BASHIR: What role do you see for yourself in the future?

DIANA: I'd like to be an ambassador for this country. I'd like to represent this country abroad.

As I have all this media interest, let's not just sit in this country and be battered by it. Let's take them, these people, out to represent this country and the good qualities of it abroad.

When I go abroad we've got 60 to 90 photographers, just from this country, coming with me, so let's use it in a productive way, to help this country.

BASHIR: You say you feel that your future is as some form of ambassador. At whose behest is that? On what grounds do you feel that you have the right to think of yourself as an ambassador.

DIANA: I've been in a privileged position for 15 years. I've got tremendous knowledge about people and how to communicate. I've learnt that, I've got it, and I want to use it.
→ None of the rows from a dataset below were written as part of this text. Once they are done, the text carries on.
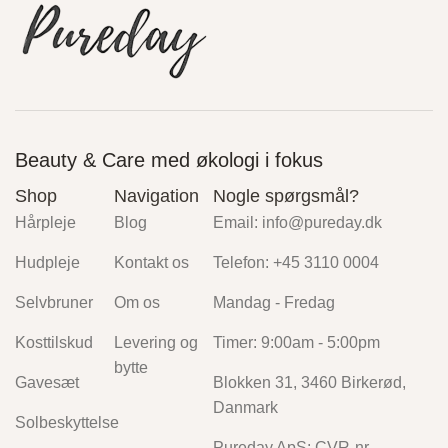
Beauty & Care med økologi i fokus
Shop
Navigation
Nogle spørgsmål?
Hårpleje
Blog
Email: info@pureday.dk
Hudpleje
Kontakt os
Telefon: +45 3110 0004
Selvbruner
Om os
Mandag - Fredag
Kosttilskud
Levering og
Timer: 9:00am - 5:00pm
bytte
Gavesæt
Blokken 31, 3460 Birkerød,
Danmark
Solbeskyttelse
Pureday ApS: CVR-nr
And when I look at people in public life, I'm not a political animal but I think the biggest disease this world suffers from in this day and age is the disease of people feeling unloved, and I know that I can give love for a minute, for half an hour, for a day, for a month, but I can give - I'm very happy to do that and I want to do that.

BASHIR: Do you think that the British people are happy with you in your role?
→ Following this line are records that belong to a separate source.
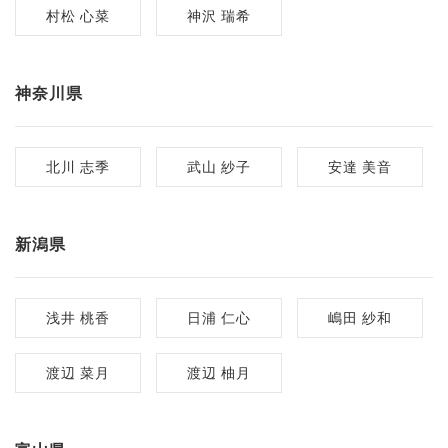
村松 心菜
神沢 瑞希
神奈川県
北川 志季
武山 紗子
安達 美音
新潟県
浅井 桃香
日浦 仁心
嶋田 紗和
渡辺 菜月
渡辺 柚月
DIANA: I think the British people need someone in public life to give affection, to make them feel important, to support them, to give them light in their dark tunnels.

I see it as a possibly unique role, and yes, I've had difficulties, as everybody has witnessed over the years, but let's now use the knowledge I've gathered to help other people in distress.

BASHIR: Do you think you can?

DIANA: I know I can, I know I can, yes.